● Activity
Please tally the lines below that contain the word "Where" and reply with the total alone.

------ Supplied records ------

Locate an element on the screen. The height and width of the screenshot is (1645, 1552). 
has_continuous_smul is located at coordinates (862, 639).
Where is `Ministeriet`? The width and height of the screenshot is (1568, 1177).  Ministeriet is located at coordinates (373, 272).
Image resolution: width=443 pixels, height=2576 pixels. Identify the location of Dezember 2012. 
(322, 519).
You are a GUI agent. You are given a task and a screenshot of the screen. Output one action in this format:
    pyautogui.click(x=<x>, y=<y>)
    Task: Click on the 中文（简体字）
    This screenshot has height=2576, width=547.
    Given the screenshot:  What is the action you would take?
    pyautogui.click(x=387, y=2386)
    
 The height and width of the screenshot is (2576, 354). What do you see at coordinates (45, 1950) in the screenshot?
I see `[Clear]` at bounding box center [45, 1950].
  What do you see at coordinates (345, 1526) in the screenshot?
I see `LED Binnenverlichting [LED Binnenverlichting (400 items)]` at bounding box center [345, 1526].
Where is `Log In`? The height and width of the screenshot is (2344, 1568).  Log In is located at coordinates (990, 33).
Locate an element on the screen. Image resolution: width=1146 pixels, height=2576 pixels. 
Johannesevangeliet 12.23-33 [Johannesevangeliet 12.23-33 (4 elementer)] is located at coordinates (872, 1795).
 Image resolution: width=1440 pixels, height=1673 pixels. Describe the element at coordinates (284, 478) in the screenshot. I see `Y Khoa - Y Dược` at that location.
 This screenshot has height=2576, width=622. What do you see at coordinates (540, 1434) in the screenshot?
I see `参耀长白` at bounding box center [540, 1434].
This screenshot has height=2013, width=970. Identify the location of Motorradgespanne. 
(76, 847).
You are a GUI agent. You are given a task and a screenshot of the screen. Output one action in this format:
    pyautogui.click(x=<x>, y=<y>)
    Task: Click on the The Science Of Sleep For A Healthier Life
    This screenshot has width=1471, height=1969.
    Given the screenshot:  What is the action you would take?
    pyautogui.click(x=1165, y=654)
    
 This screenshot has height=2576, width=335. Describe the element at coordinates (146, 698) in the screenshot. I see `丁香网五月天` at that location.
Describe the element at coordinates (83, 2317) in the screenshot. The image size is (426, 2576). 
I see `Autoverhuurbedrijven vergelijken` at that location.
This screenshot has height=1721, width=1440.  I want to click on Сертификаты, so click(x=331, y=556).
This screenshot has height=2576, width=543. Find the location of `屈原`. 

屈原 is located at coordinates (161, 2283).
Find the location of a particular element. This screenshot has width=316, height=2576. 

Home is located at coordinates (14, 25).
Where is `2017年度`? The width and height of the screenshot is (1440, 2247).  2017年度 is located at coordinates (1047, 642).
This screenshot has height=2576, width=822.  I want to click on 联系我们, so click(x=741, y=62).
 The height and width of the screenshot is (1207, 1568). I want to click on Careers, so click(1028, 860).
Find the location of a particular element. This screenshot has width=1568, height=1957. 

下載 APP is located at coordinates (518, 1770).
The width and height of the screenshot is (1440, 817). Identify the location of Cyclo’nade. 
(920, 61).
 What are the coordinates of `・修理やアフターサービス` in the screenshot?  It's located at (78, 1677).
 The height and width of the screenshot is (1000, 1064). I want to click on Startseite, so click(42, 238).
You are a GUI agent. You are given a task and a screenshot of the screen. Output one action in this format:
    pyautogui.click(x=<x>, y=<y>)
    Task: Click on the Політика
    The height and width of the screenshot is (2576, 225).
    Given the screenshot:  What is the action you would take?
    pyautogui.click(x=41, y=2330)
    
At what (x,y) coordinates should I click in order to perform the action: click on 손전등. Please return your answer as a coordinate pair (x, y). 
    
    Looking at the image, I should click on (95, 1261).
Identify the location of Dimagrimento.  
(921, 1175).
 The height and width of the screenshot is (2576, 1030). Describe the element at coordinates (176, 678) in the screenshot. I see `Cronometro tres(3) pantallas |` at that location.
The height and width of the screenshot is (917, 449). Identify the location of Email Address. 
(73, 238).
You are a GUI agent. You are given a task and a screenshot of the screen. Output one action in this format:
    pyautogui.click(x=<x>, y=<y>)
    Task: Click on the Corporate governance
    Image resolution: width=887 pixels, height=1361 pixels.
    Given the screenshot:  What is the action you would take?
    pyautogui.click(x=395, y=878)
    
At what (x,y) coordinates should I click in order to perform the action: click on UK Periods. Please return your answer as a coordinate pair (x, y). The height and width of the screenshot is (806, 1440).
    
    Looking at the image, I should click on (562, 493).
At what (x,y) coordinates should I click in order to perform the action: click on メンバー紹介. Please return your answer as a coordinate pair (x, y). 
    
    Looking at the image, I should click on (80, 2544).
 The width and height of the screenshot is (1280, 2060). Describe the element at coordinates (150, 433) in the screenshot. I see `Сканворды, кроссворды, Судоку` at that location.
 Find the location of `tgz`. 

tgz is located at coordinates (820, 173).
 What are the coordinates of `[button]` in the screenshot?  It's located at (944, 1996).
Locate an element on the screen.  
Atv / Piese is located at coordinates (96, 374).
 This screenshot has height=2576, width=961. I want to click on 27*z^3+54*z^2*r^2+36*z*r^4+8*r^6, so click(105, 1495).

------

● Answer box
3